Friday, October 4, 2019

Five SC judges recuse from Navlakha case in four days


None Of Them Gives Reason For Doing So


Justice S Ravindra Bhat on Thursday became the fifth Supreme Court judge to decline to hear activist Gautam Navlakha’s plea for quashing of an FIR against him in the Elgar Parishad case.


Navlakha had moved the Supreme Court against the Bombay high court’s September 13 verdict that refused to quash the FIR lodged against him in the case for alleged Maoist links after noting that there was prima facie substance in the case.

With Navlakha’s protection from arrest ending on Friday, the SC agreed to his counsel senior advocate Abhishek Manu Singhvi’s request that his plea for scrapping the FIR be listed on Friday.

Navlakha’s petition was first listed on September 30 before a bench headed by CJI Ranjan Gogoi who recused himself from hearing the case.

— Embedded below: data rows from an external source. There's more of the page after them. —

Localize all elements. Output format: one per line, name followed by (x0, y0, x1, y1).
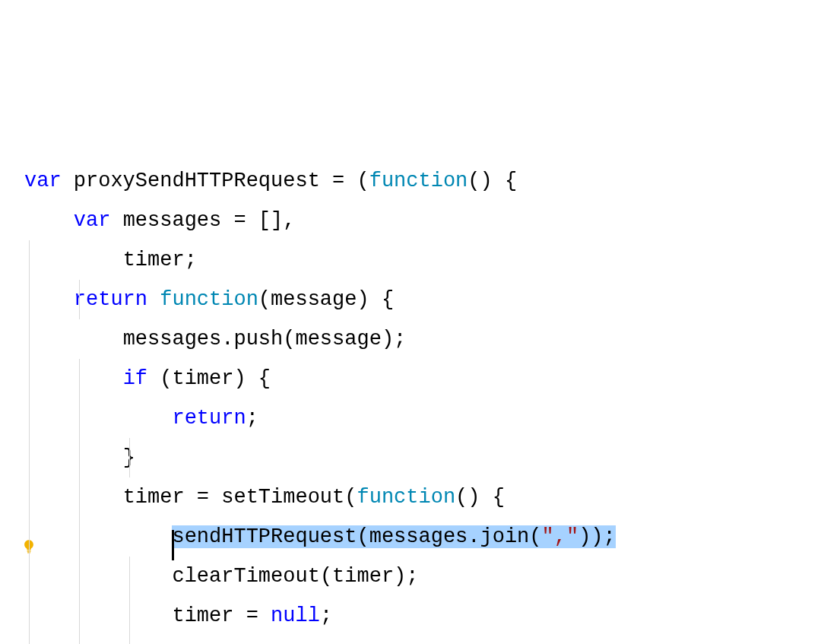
code-line[interactable]: messages = []; (14, 636, 616, 644)
code-line[interactable]: messages.push(message); (14, 319, 616, 359)
token-pn (110, 209, 122, 232)
token-fn: function (160, 288, 258, 311)
indent-guide (129, 636, 130, 644)
token-kw: return (172, 407, 246, 430)
token-pn: ( (320, 565, 332, 588)
token-pn: ( (283, 328, 295, 351)
indent-guide (29, 477, 30, 517)
indent-guide (79, 517, 80, 557)
indent-guide (29, 319, 30, 359)
token-pn (221, 209, 233, 232)
indent-guide (79, 438, 80, 477)
indent-space (24, 525, 172, 548)
token-pn: = (246, 604, 258, 627)
token-pn: . (221, 328, 233, 351)
token-pn (493, 170, 505, 192)
indent-guide (29, 280, 30, 319)
code-line[interactable]: return function(message) { (14, 280, 616, 319)
token-pn: ( (258, 288, 271, 311)
token-fn: function (357, 486, 455, 509)
indent-guide (29, 517, 30, 557)
token-pn (258, 604, 271, 627)
token-id: timer (172, 367, 233, 390)
indent-guide (129, 438, 130, 477)
code-line[interactable]: timer = null; (14, 596, 616, 636)
token-pn: { (493, 486, 505, 509)
editor-gutter (0, 161, 14, 644)
indent-space (24, 328, 123, 351)
indent-space (24, 486, 123, 509)
token-pn: ( (357, 525, 369, 548)
indent-space (24, 209, 74, 232)
token-id: message (271, 288, 357, 311)
token-pn: ( (160, 367, 172, 390)
indent-guide (79, 398, 80, 438)
indent-guide (129, 596, 130, 636)
code-line[interactable]: } (14, 438, 616, 477)
token-pn (320, 170, 332, 192)
token-pn: )); (579, 525, 616, 548)
token-id: sendHTTPRequest (172, 525, 357, 548)
token-kw: var (74, 209, 111, 232)
indent-guide (29, 636, 30, 644)
token-pn: ); (394, 565, 418, 588)
indent-guide (29, 359, 30, 398)
token-pn: () (455, 486, 480, 509)
token-kw: return (74, 288, 147, 311)
code-line[interactable]: timer; (14, 240, 616, 280)
indent-space (24, 407, 172, 430)
token-pn (246, 209, 258, 232)
token-pn: ) (357, 288, 369, 311)
code-line[interactable]: var proxySendHTTPRequest = (function() { (14, 161, 616, 201)
token-pn: { (382, 288, 394, 311)
token-pn: ( (357, 170, 369, 192)
token-id: proxySendHTTPRequest (74, 170, 320, 192)
indent-guide (129, 557, 130, 596)
code-line[interactable]: var messages = [], (14, 201, 616, 240)
indent-space (24, 288, 74, 311)
indent-guide (79, 557, 80, 596)
token-pn (233, 604, 246, 627)
token-pn: ); (382, 328, 406, 351)
code-line[interactable]: sendHTTPRequest(messages.join(",")); (14, 517, 616, 557)
token-id: timer (123, 249, 185, 271)
indent-guide (29, 240, 30, 280)
token-pn (62, 170, 74, 192)
indent-guide (29, 557, 30, 596)
indent-guide (79, 596, 80, 636)
token-pn: = (233, 209, 246, 232)
indent-guide (29, 398, 30, 438)
token-pn (147, 367, 160, 390)
indent-guide (79, 636, 80, 644)
token-id: push (233, 328, 283, 351)
indent-space (24, 565, 172, 588)
indent-space (24, 446, 123, 469)
token-pn (209, 486, 221, 509)
token-fn: function (369, 170, 468, 192)
selection: sendHTTPRequest(messages.join(",")); (172, 525, 615, 548)
token-pn (246, 367, 258, 390)
token-pn: ; (246, 407, 258, 430)
token-pn: ( (529, 525, 541, 548)
code-editor[interactable]: var proxySendHTTPRequest = (function() {… (0, 161, 821, 644)
indent-guide (79, 477, 80, 517)
indent-guide (79, 280, 80, 319)
code-area[interactable]: var proxySendHTTPRequest = (function() {… (14, 161, 616, 644)
token-pn (344, 170, 357, 192)
token-pn (147, 288, 160, 311)
code-line[interactable]: clearTimeout(timer); (14, 557, 616, 596)
token-pn (185, 486, 197, 509)
token-pn: [], (258, 209, 296, 232)
indent-space (24, 249, 123, 271)
code-line[interactable]: if (timer) { (14, 359, 616, 398)
token-kw: if (123, 367, 147, 390)
indent-guide (79, 359, 80, 398)
token-id: messages (123, 209, 222, 232)
code-line[interactable]: return; (14, 398, 616, 438)
token-id: timer (332, 565, 394, 588)
token-id: timer (172, 604, 233, 627)
code-line[interactable]: timer = setTimeout(function() { (14, 477, 616, 517)
token-id: message (295, 328, 381, 351)
text-caret (172, 530, 174, 560)
token-pn: () (468, 170, 492, 192)
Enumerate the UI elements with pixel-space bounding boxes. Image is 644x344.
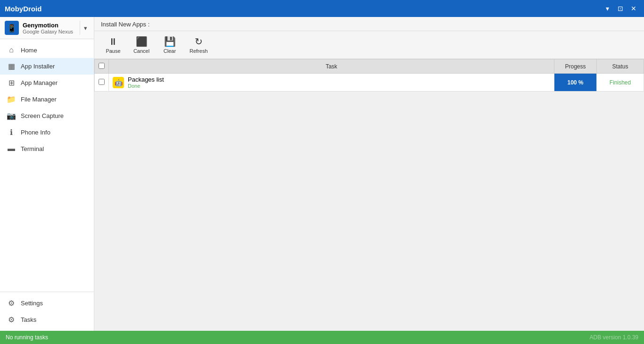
sidebar-item-file-manager-label: File Manager bbox=[21, 96, 57, 103]
file-manager-icon: 📁 bbox=[7, 95, 16, 104]
home-icon: ⌂ bbox=[7, 46, 16, 54]
row-status-cell: Finished bbox=[597, 74, 644, 92]
maximize-button[interactable]: ⊡ bbox=[615, 3, 626, 14]
clear-icon: 💾 bbox=[164, 36, 176, 47]
section-title: Install New Apps : bbox=[101, 21, 149, 28]
sidebar-item-file-manager[interactable]: 📁 File Manager bbox=[0, 91, 94, 108]
sidebar-item-phone-info-label: Phone Info bbox=[21, 129, 50, 136]
task-info: Packages list Done bbox=[128, 76, 164, 89]
row-task-cell: 🤖 Packages list Done bbox=[109, 74, 554, 92]
cancel-label: Cancel bbox=[133, 48, 149, 54]
device-dropdown-arrow[interactable]: ▾ bbox=[80, 21, 89, 35]
task-name: Packages list bbox=[128, 76, 164, 83]
table-header-row: Task Progess Status bbox=[95, 59, 644, 74]
app-manager-icon: ⊞ bbox=[7, 78, 16, 87]
sidebar-item-app-installer-label: App Installer bbox=[21, 63, 55, 70]
tasks-icon: ⚙ bbox=[7, 315, 16, 324]
device-selector[interactable]: 📱 Genymotion Google Galaxy Nexus ▾ bbox=[0, 17, 94, 39]
adb-version-label: ADB version 1.0.39 bbox=[590, 334, 638, 341]
main-layout: 📱 Genymotion Google Galaxy Nexus ▾ ⌂ Hom… bbox=[0, 17, 644, 331]
status-bar: No running tasks ADB version 1.0.39 bbox=[0, 331, 644, 344]
table-row: 🤖 Packages list Done 100 % Finished bbox=[95, 74, 644, 92]
sidebar-item-tasks-label: Tasks bbox=[21, 316, 36, 323]
sidebar-item-home-label: Home bbox=[21, 47, 37, 54]
device-model: Google Galaxy Nexus bbox=[23, 29, 78, 34]
pause-label: Pause bbox=[106, 48, 120, 54]
header-progress: Progess bbox=[554, 59, 597, 74]
refresh-icon: ↻ bbox=[195, 36, 203, 47]
sidebar-item-terminal[interactable]: ▬ Terminal bbox=[0, 141, 94, 157]
nav-items: ⌂ Home ▦ App Installer ⊞ App Manager 📁 F… bbox=[0, 39, 94, 292]
sidebar-item-app-manager-label: App Manager bbox=[21, 79, 58, 86]
title-bar: MobyDroid ▾ ⊡ ✕ bbox=[0, 0, 644, 17]
sidebar-item-settings[interactable]: ⚙ Settings bbox=[0, 295, 94, 311]
terminal-icon: ▬ bbox=[7, 144, 16, 153]
cancel-button[interactable]: ⬛ Cancel bbox=[127, 33, 156, 57]
header-status: Status bbox=[597, 59, 644, 74]
task-sub: Done bbox=[128, 83, 164, 89]
sidebar-item-terminal-label: Terminal bbox=[21, 145, 44, 152]
screen-capture-icon: 📷 bbox=[7, 111, 16, 120]
select-all-checkbox[interactable] bbox=[99, 63, 105, 69]
header-task: Task bbox=[109, 59, 554, 74]
row-checkbox-cell bbox=[95, 74, 109, 92]
sidebar: 📱 Genymotion Google Galaxy Nexus ▾ ⌂ Hom… bbox=[0, 17, 94, 331]
sidebar-item-screen-capture[interactable]: 📷 Screen Capture bbox=[0, 108, 94, 124]
install-header: Install New Apps : bbox=[94, 17, 644, 31]
row-checkbox[interactable] bbox=[99, 79, 105, 85]
android-icon: 🤖 bbox=[113, 77, 124, 88]
clear-label: Clear bbox=[164, 48, 176, 54]
clear-button[interactable]: 💾 Clear bbox=[156, 33, 184, 57]
task-table-container: Task Progess Status 🤖 bbox=[94, 59, 644, 331]
sidebar-item-app-installer[interactable]: ▦ App Installer bbox=[0, 58, 94, 75]
sidebar-item-app-manager[interactable]: ⊞ App Manager bbox=[0, 75, 94, 91]
pause-icon: ⏸ bbox=[108, 36, 118, 47]
sidebar-item-home[interactable]: ⌂ Home bbox=[0, 42, 94, 58]
refresh-button[interactable]: ↻ Refresh bbox=[184, 33, 214, 57]
sidebar-item-tasks[interactable]: ⚙ Tasks bbox=[0, 311, 94, 328]
device-name: Genymotion bbox=[23, 22, 78, 29]
app-installer-icon: ▦ bbox=[7, 62, 16, 71]
settings-icon: ⚙ bbox=[7, 299, 16, 308]
pause-button[interactable]: ⏸ Pause bbox=[99, 34, 127, 57]
refresh-label: Refresh bbox=[190, 48, 208, 54]
minimize-button[interactable]: ▾ bbox=[602, 3, 613, 14]
nav-bottom: ⚙ Settings ⚙ Tasks bbox=[0, 292, 94, 331]
row-progress-cell: 100 % bbox=[554, 74, 597, 92]
toolbar: ⏸ Pause ⬛ Cancel 💾 Clear ↻ Refresh bbox=[94, 31, 644, 59]
sidebar-item-settings-label: Settings bbox=[21, 300, 43, 307]
device-info: Genymotion Google Galaxy Nexus bbox=[23, 22, 78, 34]
close-button[interactable]: ✕ bbox=[628, 3, 639, 14]
window-controls: ▾ ⊡ ✕ bbox=[602, 3, 639, 14]
content-area: Install New Apps : ⏸ Pause ⬛ Cancel 💾 Cl… bbox=[94, 17, 644, 331]
header-checkbox bbox=[95, 59, 109, 74]
phone-info-icon: ℹ bbox=[7, 128, 16, 137]
running-tasks-label: No running tasks bbox=[6, 334, 48, 341]
sidebar-item-phone-info[interactable]: ℹ Phone Info bbox=[0, 124, 94, 141]
task-table: Task Progess Status 🤖 bbox=[94, 59, 644, 92]
device-icon: 📱 bbox=[5, 21, 19, 35]
app-title: MobyDroid bbox=[5, 5, 602, 13]
cancel-icon: ⬛ bbox=[136, 36, 148, 47]
sidebar-item-screen-capture-label: Screen Capture bbox=[21, 112, 64, 119]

His plea was then listed before a bench of Justices N V Ramana, R Subhash Reddy and B R Gavai and all three judges recused themselves and asked the CJI to list the case before another bench.

The recusal by the judges is fairly unprecedented. The case was assigned to a bench of Justices Arun Mishra, Vineet Saran and S Ravindra Bhat. When the case was taken up for hearing, Justice Bhat became the fifth judge to recuse himself in four days.

None of the five judges gave any reason for their withdrawing from hearing the case, but Singhvi said Justice Bhat may have appeared as a lawyer for the organisation with which Navlakha was associated.


‘Justice Bhat’s decision to recuse understandable’

It is quite understandable that Justice Bhat recused himself either because he had appeared as counsel for or was a member of People’s Union for Democratic Rights,” Singhvi said.

Judges have recused when there is either a conflict of interest or in cases where they had appeared for any one of the parties while practising as a lawyer. Recently, Justice U U Lalit recused himself from the Ayodhya land dispute case as he had appeared for one of the persons accused in the Babri Masjid demolition case.

Retired Justice Markandey Katju had recused from Novartis case on grounds that he had written an article on grant of pharma patents.

Former CJI S H Kapadia had expressed unwillingness to hear a case involving Vedanta on the ground that he owned some shares of the company but the lawyers had insisted that they did not have any objection if a bench comprising him adjudicated the dispute.